-- Task item --
Below are records; count the lines among them that include the string "Chat", and state only the number.

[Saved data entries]
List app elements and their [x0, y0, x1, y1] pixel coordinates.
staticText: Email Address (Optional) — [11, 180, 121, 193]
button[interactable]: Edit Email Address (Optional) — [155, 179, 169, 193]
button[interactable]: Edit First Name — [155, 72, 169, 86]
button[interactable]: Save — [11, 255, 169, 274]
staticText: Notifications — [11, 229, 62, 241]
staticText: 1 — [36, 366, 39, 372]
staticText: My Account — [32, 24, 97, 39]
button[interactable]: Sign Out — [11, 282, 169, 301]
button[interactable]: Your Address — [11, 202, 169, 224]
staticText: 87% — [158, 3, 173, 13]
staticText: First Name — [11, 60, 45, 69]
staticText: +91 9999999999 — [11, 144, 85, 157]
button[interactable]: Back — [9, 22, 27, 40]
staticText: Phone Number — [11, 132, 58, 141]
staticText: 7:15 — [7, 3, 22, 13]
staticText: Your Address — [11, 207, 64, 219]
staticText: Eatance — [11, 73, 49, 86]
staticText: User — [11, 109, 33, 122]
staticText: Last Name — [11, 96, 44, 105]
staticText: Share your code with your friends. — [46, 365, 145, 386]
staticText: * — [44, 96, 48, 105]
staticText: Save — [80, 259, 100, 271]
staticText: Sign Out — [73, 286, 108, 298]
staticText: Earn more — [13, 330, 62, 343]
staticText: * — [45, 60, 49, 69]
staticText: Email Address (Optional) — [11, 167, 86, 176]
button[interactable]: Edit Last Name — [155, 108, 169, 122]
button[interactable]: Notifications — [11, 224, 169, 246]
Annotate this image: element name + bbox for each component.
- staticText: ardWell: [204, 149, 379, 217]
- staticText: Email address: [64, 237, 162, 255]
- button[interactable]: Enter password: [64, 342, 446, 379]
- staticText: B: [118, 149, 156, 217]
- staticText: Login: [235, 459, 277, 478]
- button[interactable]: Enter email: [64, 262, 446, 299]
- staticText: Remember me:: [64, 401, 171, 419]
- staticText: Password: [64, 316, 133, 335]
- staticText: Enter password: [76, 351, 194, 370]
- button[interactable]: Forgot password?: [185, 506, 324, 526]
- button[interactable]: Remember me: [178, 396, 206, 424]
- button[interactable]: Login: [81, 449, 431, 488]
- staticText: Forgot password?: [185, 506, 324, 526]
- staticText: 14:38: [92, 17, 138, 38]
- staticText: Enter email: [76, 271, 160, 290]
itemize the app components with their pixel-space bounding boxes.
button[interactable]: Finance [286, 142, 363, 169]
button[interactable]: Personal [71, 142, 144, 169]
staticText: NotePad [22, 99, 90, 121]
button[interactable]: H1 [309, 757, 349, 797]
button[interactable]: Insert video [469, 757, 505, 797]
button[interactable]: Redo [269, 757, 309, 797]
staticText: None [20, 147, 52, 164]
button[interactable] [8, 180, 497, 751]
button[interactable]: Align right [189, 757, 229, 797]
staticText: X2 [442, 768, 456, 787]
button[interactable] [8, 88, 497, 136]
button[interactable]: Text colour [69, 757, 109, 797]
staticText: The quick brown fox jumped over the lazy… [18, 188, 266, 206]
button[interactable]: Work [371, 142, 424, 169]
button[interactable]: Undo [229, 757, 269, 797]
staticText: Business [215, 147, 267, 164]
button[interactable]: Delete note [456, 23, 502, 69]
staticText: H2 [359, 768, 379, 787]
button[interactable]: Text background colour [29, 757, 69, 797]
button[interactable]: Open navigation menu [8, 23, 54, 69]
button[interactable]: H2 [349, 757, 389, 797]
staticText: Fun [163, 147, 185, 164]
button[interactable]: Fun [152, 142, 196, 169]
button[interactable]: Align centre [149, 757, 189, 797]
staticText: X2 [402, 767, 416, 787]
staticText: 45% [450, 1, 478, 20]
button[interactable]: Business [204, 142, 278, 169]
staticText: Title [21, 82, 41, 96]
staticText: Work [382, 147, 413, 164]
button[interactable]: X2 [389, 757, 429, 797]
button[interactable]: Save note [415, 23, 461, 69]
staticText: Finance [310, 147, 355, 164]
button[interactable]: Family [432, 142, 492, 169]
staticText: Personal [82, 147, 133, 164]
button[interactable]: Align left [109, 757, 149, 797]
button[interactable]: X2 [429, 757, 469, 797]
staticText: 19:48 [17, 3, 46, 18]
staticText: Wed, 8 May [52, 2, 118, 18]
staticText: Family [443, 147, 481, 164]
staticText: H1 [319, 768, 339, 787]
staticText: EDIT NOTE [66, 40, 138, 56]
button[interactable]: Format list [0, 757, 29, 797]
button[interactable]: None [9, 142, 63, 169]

--

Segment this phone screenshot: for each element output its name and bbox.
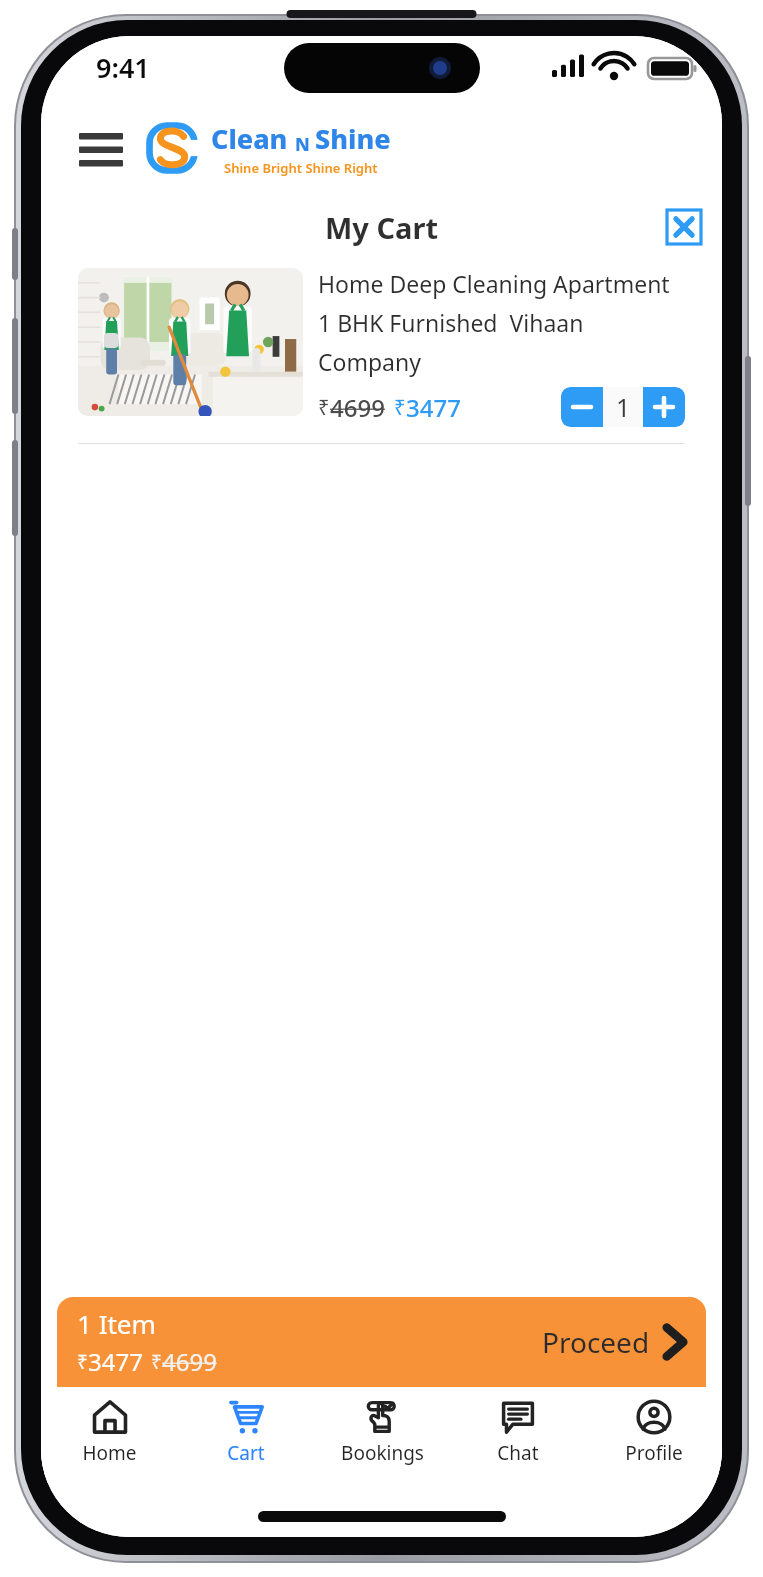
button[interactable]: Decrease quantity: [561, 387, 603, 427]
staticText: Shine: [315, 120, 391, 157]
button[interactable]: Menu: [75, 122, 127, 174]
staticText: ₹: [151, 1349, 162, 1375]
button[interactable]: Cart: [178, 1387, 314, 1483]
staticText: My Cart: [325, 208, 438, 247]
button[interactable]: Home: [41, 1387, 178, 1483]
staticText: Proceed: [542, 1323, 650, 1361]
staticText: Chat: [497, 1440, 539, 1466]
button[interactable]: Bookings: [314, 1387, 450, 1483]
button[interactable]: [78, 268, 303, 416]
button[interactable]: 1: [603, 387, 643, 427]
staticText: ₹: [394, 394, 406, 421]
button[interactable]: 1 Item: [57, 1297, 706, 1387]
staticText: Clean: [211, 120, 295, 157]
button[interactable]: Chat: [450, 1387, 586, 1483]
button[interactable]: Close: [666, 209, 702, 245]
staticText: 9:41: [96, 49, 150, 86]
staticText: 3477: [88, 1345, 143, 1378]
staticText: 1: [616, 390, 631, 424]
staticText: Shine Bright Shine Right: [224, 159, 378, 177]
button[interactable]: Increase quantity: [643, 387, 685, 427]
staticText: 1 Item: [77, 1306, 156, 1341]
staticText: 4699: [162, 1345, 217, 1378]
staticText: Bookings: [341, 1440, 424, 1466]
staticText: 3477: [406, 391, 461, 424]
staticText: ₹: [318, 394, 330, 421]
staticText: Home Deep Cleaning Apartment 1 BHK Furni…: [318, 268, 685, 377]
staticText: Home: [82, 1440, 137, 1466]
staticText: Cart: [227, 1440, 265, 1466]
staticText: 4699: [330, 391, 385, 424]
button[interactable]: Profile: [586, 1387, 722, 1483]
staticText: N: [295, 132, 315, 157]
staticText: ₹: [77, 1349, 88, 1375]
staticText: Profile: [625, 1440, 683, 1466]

-- Exercise output --
2